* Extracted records
*** Begin section ***
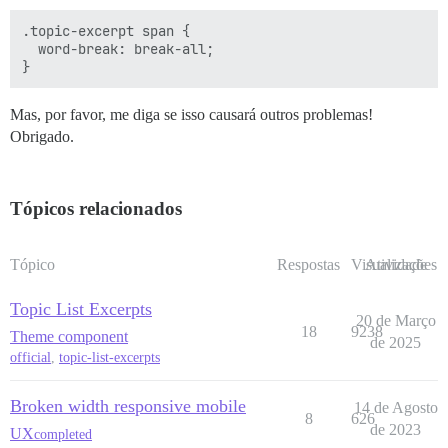
.topic-excerpt span {

  word-break: break-all;

Mas, por favor, me diga se isso causará outros problemas!
Obrigado.
Tópicos relacionados
Tópico
Respostas
Visualizações
Atividade
Topic List Excerpts
20 de Março
18
9238
Theme component
de 2025
official
,
topic-list-excerpts
Broken width responsive mobile
14 de Agosto
8
626
de 2023
UX
completed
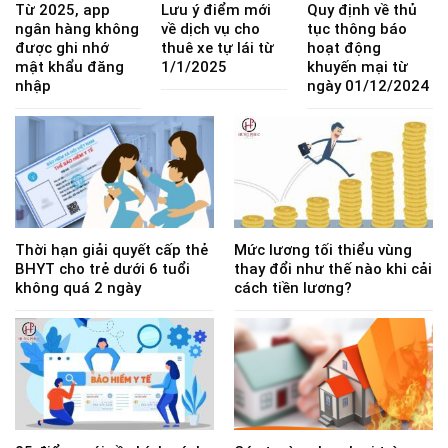
Từ 2025, app
Lưu ý điểm mới
Quy định về thủ
ngân hàng không
về dịch vụ cho
tục thông báo
được ghi nhớ
thuê xe tự lái từ
hoạt động
mật khẩu đăng
1/1/2025
khuyến mại từ
nhập
ngày 01/12/2024
Thời hạn giải quyết cấp thẻ
Mức lương tối thiểu vùng
BHYT cho trẻ dưới 6 tuổi
thay đổi như thế nào khi cải
không quá 2 ngày
cách tiền lương?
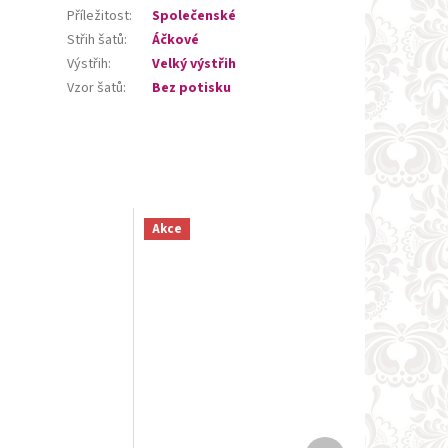
Příležitost
:
Společenské
Střih šatů
:
Áčkové
Výstřih
:
Velký výstřih
Vzor šatů
:
Bez potisku
Akce
Další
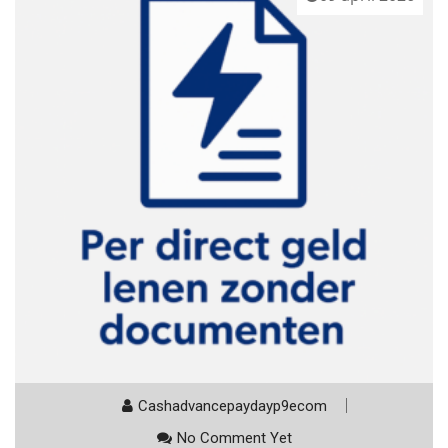
Cashadvancepaydayp9ecom
No Comment Yet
*** End section ***
* BRIEF
Output the data verbatim, images excluded.

* SOLVED EXERCISE
.topic-excerpt span {

  word-break: break-all;

Mas, por favor, me diga se isso causará outros problemas!
Obrigado.
Tópicos relacionados
Tópico
Respostas
Visualizações
Atividade
Topic List Excerpts
20 de Março
18
9238
Theme component
de 2025
official
,
topic-list-excerpts
Broken width responsive mobile
14 de Agosto
8
626
de 2023
UX
completed
Từ 2025, app
Lưu ý điểm mới
Quy định về thủ
ngân hàng không
về dịch vụ cho
tục thông báo
được ghi nhớ
thuê xe tự lái từ
hoạt động
mật khẩu đăng
1/1/2025
khuyến mại từ
nhập
ngày 01/12/2024
Thời hạn giải quyết cấp thẻ
Mức lương tối thiểu vùng
BHYT cho trẻ dưới 6 tuổi
thay đổi như thế nào khi cải
không quá 2 ngày
cách tiền lương?
Příležitost
:
Společenské
Střih šatů
:
Áčkové
Výstřih
:
Velký výstřih
Vzor šatů
:
Bez potisku
Akce
Další
Cashadvancepaydayp9ecom
No Comment Yet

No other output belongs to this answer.